Na área agrícola, o NAPI Enfezamento do Milho mostrou uma solução baseada em inteligência artificial para monitorar a cigarrinha-do-milho, inseto responsável por grandes prejuízos na produção. O pesquisador do IDR-Paraná, Ivan Bordin, demonstrou um aplicativo que automatiza um processo que hoje ainda é manual. “A inteligência artificial permite fotografar a armadilha e contar automaticamente os insetos, registrando e enviando os dados pela internet”, afirmou.
Também voltado ao setor agroindustrial, o NAPI Erva-Mate expôs mudas selecionadas e novos produtos derivados da planta, com maior valor agregado, como biscoitos e bebidas. De acordo com o presidente da Sustentec, Euclides Junior, o objetivo é ampliar as possibilidades de mercado.

O NAPI Educação para o Futuro trouxe para a Semana Araucária uma série de painéis e indicadores específicos da Educação Básica do Paraná, trazendo a primeira camada de dados e a concepção do portal do Observatório da Educação, além da estrutura do repositório institucional.
Outro estande presente no primeiro dia de evento, o NAPI Robótica, exibiu um protótipo de robô.

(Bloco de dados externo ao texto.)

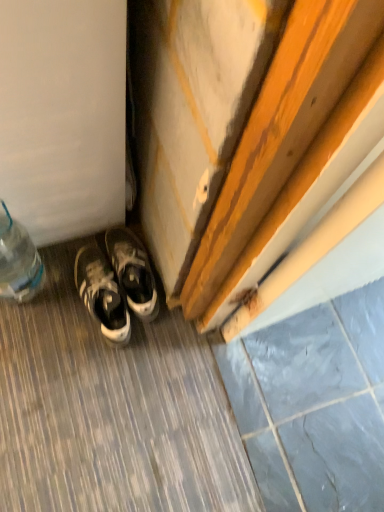 Locate an element on the screen. white leather sneakers at lower left is located at coordinates (116, 283).

Describe the element at coordinates (314, 404) in the screenshot. Image resolution: width=384 pixels, height=512 pixels. I see `gray stone tile at lower right` at that location.

Locate an element on the screen. white leather sneakers at lower left is located at coordinates (116, 283).

Which object is more forward, clear plastic bottle at lower left or white leather sneakers at lower left?

clear plastic bottle at lower left is in front.

In the scene shown: How many degrees apart are the facing directions of clear plastic bottle at lower left and white leather sneakers at lower left?

There is a 79.8-degree angle between the facing directions of clear plastic bottle at lower left and white leather sneakers at lower left.

Would you consider clear plastic bottle at lower left to be distant from white leather sneakers at lower left?

clear plastic bottle at lower left is near white leather sneakers at lower left, not far away.

Does clear plastic bottle at lower left turn towards white leather sneakers at lower left?

No, clear plastic bottle at lower left is not aimed at white leather sneakers at lower left.

From a real-world perspective, which is physically below, white leather sneakers at lower left or white leather sneakers at lower left?

In real-world perspective, white leather sneakers at lower left is lower.

Which object is positioned more to the left, white leather sneakers at lower left or white leather sneakers at lower left?

white leather sneakers at lower left is more to the left.

At what (x,y) coordinates should I click in order to perform the action: click on sneakers behind the white leather sneakers at lower left. Please return your answer as a coordinate pair (x, y). Looking at the image, I should click on click(x=133, y=271).

Considering the sizes of white leather sneakers at lower left and white leather sneakers at lower left in the image, is white leather sneakers at lower left taller or shorter than white leather sneakers at lower left?

Clearly, white leather sneakers at lower left is taller compared to white leather sneakers at lower left.

Consider the image. Is white leather sneakers at lower left not inside gray stone tile at lower right?

Yes.

From the image's perspective, is white leather sneakers at lower left above or below gray stone tile at lower right?

white leather sneakers at lower left is above gray stone tile at lower right.

Between white leather sneakers at lower left and gray stone tile at lower right, which one appears on the left side from the viewer's perspective?

white leather sneakers at lower left is more to the left.

How many degrees apart are the facing directions of white leather sneakers at lower left and gray stone tile at lower right?

78.3 degrees separate the facing orientations of white leather sneakers at lower left and gray stone tile at lower right.

Is clear plastic bottle at lower left positioned with its back to gray stone tile at lower right?

clear plastic bottle at lower left does not have its back to gray stone tile at lower right.

Consider the image. Measure the distance between clear plastic bottle at lower left and gray stone tile at lower right.

clear plastic bottle at lower left and gray stone tile at lower right are 30.49 inches apart.

Consider the image. Which object is closer to the camera taking this photo, clear plastic bottle at lower left or gray stone tile at lower right?

clear plastic bottle at lower left is more forward.

Is clear plastic bottle at lower left with gray stone tile at lower right?

There is a gap between clear plastic bottle at lower left and gray stone tile at lower right.

Is the position of gray stone tile at lower right less distant than that of white leather sneakers at lower left?

Yes, the depth of gray stone tile at lower right is less than that of white leather sneakers at lower left.

Is gray stone tile at lower right next to white leather sneakers at lower left and touching it?

No, gray stone tile at lower right is not making contact with white leather sneakers at lower left.

Can you confirm if gray stone tile at lower right is taller than white leather sneakers at lower left?

No, gray stone tile at lower right is not taller than white leather sneakers at lower left.

Measure the distance from gray stone tile at lower right to clear plastic bottle at lower left.

30.49 inches.

From a real-world perspective, is gray stone tile at lower right physically above clear plastic bottle at lower left?

No, from a real-world perspective, gray stone tile at lower right is not above clear plastic bottle at lower left.

Is gray stone tile at lower right inside or outside of clear plastic bottle at lower left?

gray stone tile at lower right lies outside clear plastic bottle at lower left.

Is point (233, 348) farther from viewer compared to point (1, 223)?

Yes, point (233, 348) is farther from viewer.

You are a GUI agent. You are given a task and a screenshot of the screen. Output one action in this format:
    pyautogui.click(x=<x>, y=<y>)
    Task: Click on the footwear below the clear plastic bottle at lower left (from the image's perspective)
    The image size is (384, 512).
    Given the screenshot: What is the action you would take?
    pyautogui.click(x=116, y=283)

How distant is clear plastic bottle at lower left from white leather sneakers at lower left?

clear plastic bottle at lower left is 7.91 inches away from white leather sneakers at lower left.

Is point (11, 272) farther from camera compared to point (126, 291)?

No, it is in front of (126, 291).

I want to click on sneakers lying behind the clear plastic bottle at lower left, so click(x=133, y=271).

Where is `sneakers above the white leather sneakers at lower left (from the image's perspective)`? Image resolution: width=384 pixels, height=512 pixels. sneakers above the white leather sneakers at lower left (from the image's perspective) is located at coordinates (133, 271).

Based on their spatial positions, is clear plastic bottle at lower left or white leather sneakers at lower left closer to white leather sneakers at lower left?

Among the two, white leather sneakers at lower left is located nearer to white leather sneakers at lower left.

Based on their spatial positions, is white leather sneakers at lower left or gray stone tile at lower right closer to clear plastic bottle at lower left?

The object closer to clear plastic bottle at lower left is white leather sneakers at lower left.

From the image, which object appears to be nearer to gray stone tile at lower right, white leather sneakers at lower left or white leather sneakers at lower left?

white leather sneakers at lower left lies closer to gray stone tile at lower right than the other object.

Estimate the real-world distances between objects in this image. Which object is further from white leather sneakers at lower left, gray stone tile at lower right or clear plastic bottle at lower left?

gray stone tile at lower right.

Considering their positions, is clear plastic bottle at lower left positioned closer to white leather sneakers at lower left than gray stone tile at lower right?

Among the two, clear plastic bottle at lower left is located nearer to white leather sneakers at lower left.

From the image, which object appears to be nearer to clear plastic bottle at lower left, white leather sneakers at lower left or gray stone tile at lower right?

white leather sneakers at lower left is positioned closer to the anchor clear plastic bottle at lower left.

Based on their spatial positions, is clear plastic bottle at lower left or gray stone tile at lower right closer to white leather sneakers at lower left?

Based on the image, clear plastic bottle at lower left appears to be nearer to white leather sneakers at lower left.

Which object lies further to the anchor point clear plastic bottle at lower left, white leather sneakers at lower left or white leather sneakers at lower left?

white leather sneakers at lower left lies further to clear plastic bottle at lower left than the other object.

This screenshot has height=512, width=384. I want to click on footwear between clear plastic bottle at lower left and white leather sneakers at lower left, so click(116, 283).

The height and width of the screenshot is (512, 384). Identify the location of sneakers located between white leather sneakers at lower left and gray stone tile at lower right in the left-right direction. (133, 271).

Locate an element on the screen. footwear between clear plastic bottle at lower left and gray stone tile at lower right in the horizontal direction is located at coordinates (116, 283).

Locate an element on the screen. sneakers between clear plastic bottle at lower left and gray stone tile at lower right is located at coordinates (133, 271). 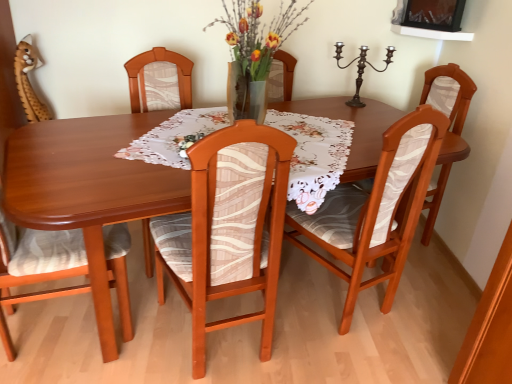 Where is `free space in front of wooden chair at center, which is the fourth chair from left to right`? free space in front of wooden chair at center, which is the fourth chair from left to right is located at coordinates (347, 355). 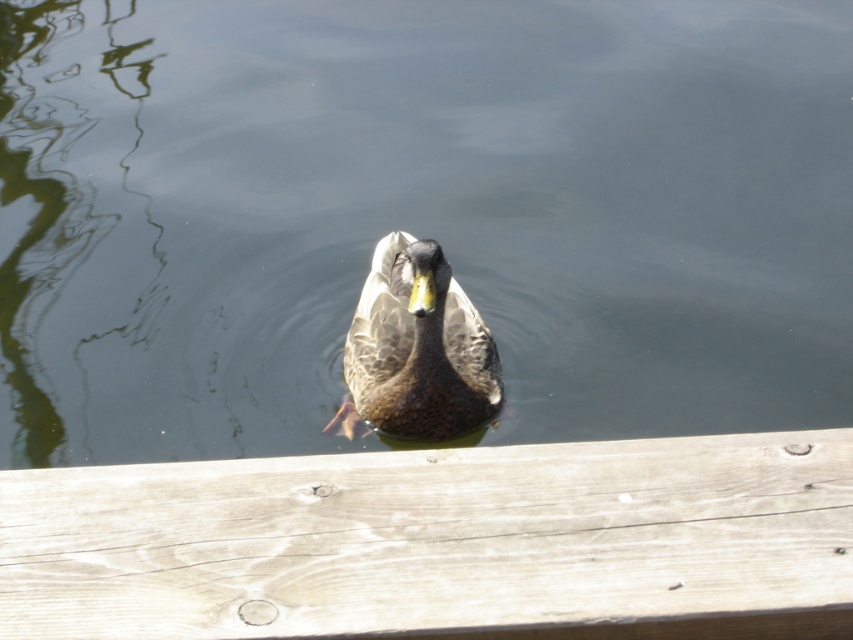 Question: Which object is the closest to the brown speckled duck at center?

Choices:
 (A) light brown wood at center
 (B) greenish water at center

Answer: (B)

Question: Is greenish water at center below brown speckled duck at center?

Choices:
 (A) no
 (B) yes

Answer: (A)

Question: Considering the relative positions of greenish water at center and brown speckled duck at center in the image provided, where is greenish water at center located with respect to brown speckled duck at center?

Choices:
 (A) left
 (B) right

Answer: (A)

Question: Where is greenish water at center located in relation to light brown wood at center in the image?

Choices:
 (A) right
 (B) left

Answer: (B)

Question: Based on their relative distances, which object is nearer to the light brown wood at center?

Choices:
 (A) greenish water at center
 (B) brown speckled duck at center

Answer: (B)

Question: Which point is farther from the camera taking this photo?

Choices:
 (A) (392, 289)
 (B) (654, 532)
 (C) (683, 116)

Answer: (C) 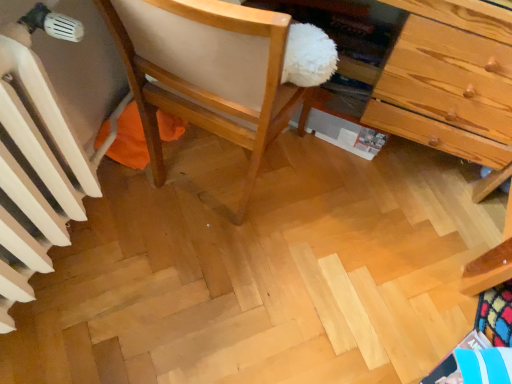 Find the location of `wooden chair at center`. wooden chair at center is located at coordinates (208, 75).

The image size is (512, 384). What do you see at coordinates (208, 75) in the screenshot?
I see `wooden chair at center` at bounding box center [208, 75].

What is the approximate height of white painted radiator at left?

24.05 inches.

In the scene shown: Measure the distance between point (64, 174) and camera.

Point (64, 174) and camera are 3.43 feet apart from each other.

What do you see at coordinates (39, 148) in the screenshot?
I see `white painted radiator at left` at bounding box center [39, 148].

Locate an element on the screen. white painted radiator at left is located at coordinates (39, 148).

Identify the location of wooden chair at center. The height and width of the screenshot is (384, 512). tap(208, 75).

Can you confirm if white painted radiator at left is positioned to the left of wooden chair at center?

Indeed, white painted radiator at left is positioned on the left side of wooden chair at center.

Is white painted radiator at left positioned in front of wooden chair at center?

Yes, white painted radiator at left is in front of wooden chair at center.

Is point (32, 215) in front of point (156, 1)?

No, (32, 215) is behind (156, 1).

From the image's perspective, is white painted radiator at left positioned above or below wooden chair at center?

Based on their image positions, white painted radiator at left is located beneath wooden chair at center.

From a real-world perspective, which is physically above, white painted radiator at left or wooden chair at center?

From a 3D spatial view, wooden chair at center is above.

Between white painted radiator at left and wooden chair at center, which one has smaller width?

Thinner between the two is white painted radiator at left.

Does white painted radiator at left have a lesser height compared to wooden chair at center?

Yes, white painted radiator at left is shorter than wooden chair at center.

Considering the sizes of objects white painted radiator at left and wooden chair at center in the image provided, who is bigger, white painted radiator at left or wooden chair at center?

wooden chair at center.

Can wooden chair at center be found inside white painted radiator at left?

No, wooden chair at center is not surrounded by white painted radiator at left.

Is white painted radiator at left in contact with wooden chair at center?

No, white painted radiator at left is not making contact with wooden chair at center.

Is wooden chair at center at the back of white painted radiator at left?

No, white painted radiator at left is not facing the opposite direction of wooden chair at center.

How different are the orientations of white painted radiator at left and wooden chair at center in degrees?

There is a 89.6-degree angle between the facing directions of white painted radiator at left and wooden chair at center.

Locate an element on the screen. This screenshot has width=512, height=384. radiator that appears below the wooden chair at center (from a real-world perspective) is located at coordinates (39, 148).

Is wooden chair at center to the right of white painted radiator at left from the viewer's perspective?

Yes.

Considering their positions, is wooden chair at center located in front of or behind white painted radiator at left?

Clearly, wooden chair at center is behind white painted radiator at left.

Is point (221, 27) closer or farther from the camera than point (8, 50)?

Point (221, 27) is closer to the camera than point (8, 50).

From the image's perspective, would you say wooden chair at center is shown under white painted radiator at left?

No, from the image's perspective, wooden chair at center is not below white painted radiator at left.

From a real-world perspective, relative to white painted radiator at left, is wooden chair at center vertically above or below?

In terms of real-world spatial position, wooden chair at center is above white painted radiator at left.

Consider the image. Between wooden chair at center and white painted radiator at left, which one has smaller width?

With smaller width is white painted radiator at left.

Considering the sizes of wooden chair at center and white painted radiator at left in the image, is wooden chair at center taller or shorter than white painted radiator at left?

In the image, wooden chair at center appears to be taller than white painted radiator at left.

Based on their sizes in the image, would you say wooden chair at center is bigger or smaller than white painted radiator at left?

In the image, wooden chair at center appears to be larger than white painted radiator at left.

Can white painted radiator at left be found inside wooden chair at center?

No, white painted radiator at left is located outside of wooden chair at center.

Are wooden chair at center and white painted radiator at left beside each other?

wooden chair at center and white painted radiator at left are clearly separated.

Based on the photo, is wooden chair at center positioned with its back to white painted radiator at left?

Correct, wooden chair at center is looking away from white painted radiator at left.

What's the angular difference between wooden chair at center and white painted radiator at left's facing directions?

The angular difference between wooden chair at center and white painted radiator at left is 89.6 degrees.

Measure the distance between wooden chair at center and white painted radiator at left.

The distance of wooden chair at center from white painted radiator at left is 12.61 inches.

At what (x,y) coordinates should I click in order to perform the action: click on chair that appears on the right of white painted radiator at left. Please return your answer as a coordinate pair (x, y). This screenshot has height=384, width=512. Looking at the image, I should click on (208, 75).

You are a GUI agent. You are given a task and a screenshot of the screen. Output one action in this format:
    pyautogui.click(x=<x>, y=<y>)
    Task: Click on the chair that appears above the white painted radiator at left (from the image's perspective)
    The width and height of the screenshot is (512, 384).
    Given the screenshot: What is the action you would take?
    pyautogui.click(x=208, y=75)

Locate an element on the screen. chair positioned vertically above the white painted radiator at left (from a real-world perspective) is located at coordinates (208, 75).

Entre as iniciativas do Arranjo está um programa em escolas públicas em que estudantes aprendem a programar robôs e participar de desafios tecnológicos. Já o NAPI RMN, apresentou aplicações da ressonância magnética nuclear para análise de alimentos e bebidas. Um dos exemplos mostrados foi o trabalho realizado durante a crise do metanol em bebidas alcoólicas. “Analisamos quase mil amostras de bebidas do Paraná e não encontramos nenhuma contaminada”, relatou o professor da Universidade Federal do Paraná (UFPR), Andersson Barison.
Além das aplicações tecnológicas e industriais, a programação também traz pesquisas em áreas como a astronomia. O NAPI Fenômenos Extremos do Universo participa de projetos internacionais e apresentou o site do Arranjo. “Nosso principal projeto é um telescópio de raios gama que vai integrar um grande consórcio internacional para estudar fenômenos de altíssima energia no universo”, explicou o professor da UTFPR, Alexandre Mello.
O NAPI Corpo em Movimento apresentou vestimentas e acessórios do projeto que leva a prática de lutas marciais para escolas públicas do Paraná. Outro exemplo de cooperação científica é o NAPI Trinacional, que reúne pesquisadores do Brasil, Paraguai e Argentina para estudar questões urbanas, sociais e ambientais na região de fronteira. Para o evento, o grupo levou o primeiro livro publicado pelo Arranjo, com reflexões iniciais sobre a metrópole trinacional.
O NAPI Sudoeste apresentou pesquisas voltadas às demandas regionais, como estudos sobre a qualidade da água e do solo por meio de bioindicadores, além do desenvolvimento de novas membranas com reaproveitamento de resíduos industriais para aplicações em saúde e nutrição.

O NAPI Space exibiu uma plataforma própria de coleta e processamento de dados espaciais, reduzindo a dependência de equipamentos importados e ampliando aplicações em áreas como agricultura de precisão, planejamento urbano e monitoramento ambiental.
No estande do NAPI Paraná Faz Ciência, os visitantes puderam conhecer os projetos e produtos desenvolvidos no programa, como o site Conexão Ciência – C², o Programa Interinstitucional de Ciência Cidadã na Escola (PICCE), o projeto Quintas de Ciência, Rede de Clubes Paraná Faz Ciência e Rede de Museus de Ciências, além de promover o lançamento de novos e-books do C². “Durante três dias, o visitante poderá ter acesso a dados com a performance de cada projeto, por meio de tablets, vídeos institucionais e interação com articuladores e bolsistas”, adiantou Tama Domiciano, bolsista pós-doc do NAPI PRFC.
O recém criado NAPI Governança e Bioinovação também esteve presente na primeira tarde do evento. O professor da Universidade Estadual do Oeste do Paraná (Unioeste), Douglas André Roesler falou da transição do NAPI Oeste para este Arranjo voltado à governança e bioinovação, com pesquisas em gestão de dados, conectividade, energia e sanidade agropecuária, áreas consideradas estratégicas para o desenvolvimento do Oeste do Paraná.
Com cerca de 800 participantes esperados ao longo da programação, a Semana Araucária de Ciência, Tecnologia e Inovação segue até o dia 12 de março no Campus da Indústria, em Curitiba. A proposta é aproximar a produção científica da sociedade e mostrar como os recursos públicos destinados à pesquisa se traduzem em conhecimento, inovação e desenvolvimento para o Paraná.